Over the past 4 months we’ve taken our “Agile and Lean Change Management Masterclass” to market here in Melbourne and Sydney.

This is Part 1 of a 3 Part series to share how we used the Lean Change Cycle to take the Agile and Lean Change training course to market. Across the series I’ll be setting the scene of why we decided to launch it, how we gathered insights, selected options and ran experiments to refine the offering based upon what people told us that they wanted.

The Lean Change Cycle

For those of you unfamiliar with Lean Change, it’s a simple 3 step cycle.

                        Lean Change Cycle

                        Lean Change Cycle

  • You use lightweight tools to gather insights from your business, team or customers.

  • You use these insights to select and prioritise options you choose to address these problems.

  • You create experiments that help you test your hypotheses.

  • You gather further insights from these experiments that helps you decide what to do next.

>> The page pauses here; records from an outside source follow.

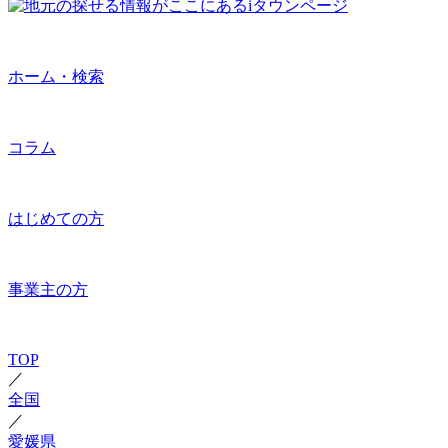
ホーム・検索
コラム
はじめての方
事業主の方
TOP
／
全国
／
愛媛県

I’ve bolded the words insights, options and experiments to demonstrate the cyclic and continuous nature of the Lean Change Cycle, much like Agile.

Everything began with a set of insights we’d gathered that helped us see the gap in the market.

These were:

  • The world of work is changing rapidly, organisations need to be able to respond to change both internal and external at a rate not seen before.

  • Project Management and Software Delivery has evolved through Agile, now following an iterative, feedback driven approach to delivery as a whole.

  • Change Management is beginning to adapt and we believe there is a better way.

We considered our options based on this, and our coaches Peter Lam and Jude Horrill decided to join forces. Peter’s role as a Head of projects sees him applying Agile practices to his PMO’s, Projects and Teams. Jude’s experience has delivered change in Global Operations and Enterprise Transformations for Multi National Corporation’s.

Jude and Peter felt that Jason Little’s Lean Change Management framework is a useful way of addressing these issues. They believed that together their combination of experience and expertise could coach people in a way that addressed the challenges people were facing.

What did we do?

Our first hypothesis was simple -“we believe that if we run a one day training course on Agile and Lean Change Management, people will come”. We challenged the current market offering of a 2 day course with a one day course we felt addressed everything, and we launched it. This was our first experiment. Success was people attending from the kick-off.

People did. Right off the bat our hypothesis was proved true by a very active market demand and people purchasing. By conducting our first experiment we’d gathered information for a fresh set of insights and we were now considering our next options.

So what was next? Where could we improve? We’d had a theory and tested it in the market and now knew this was something to pursue.

We decided two things:

  • “We believe there is a market for more regular Agile and Lean Change Management training.”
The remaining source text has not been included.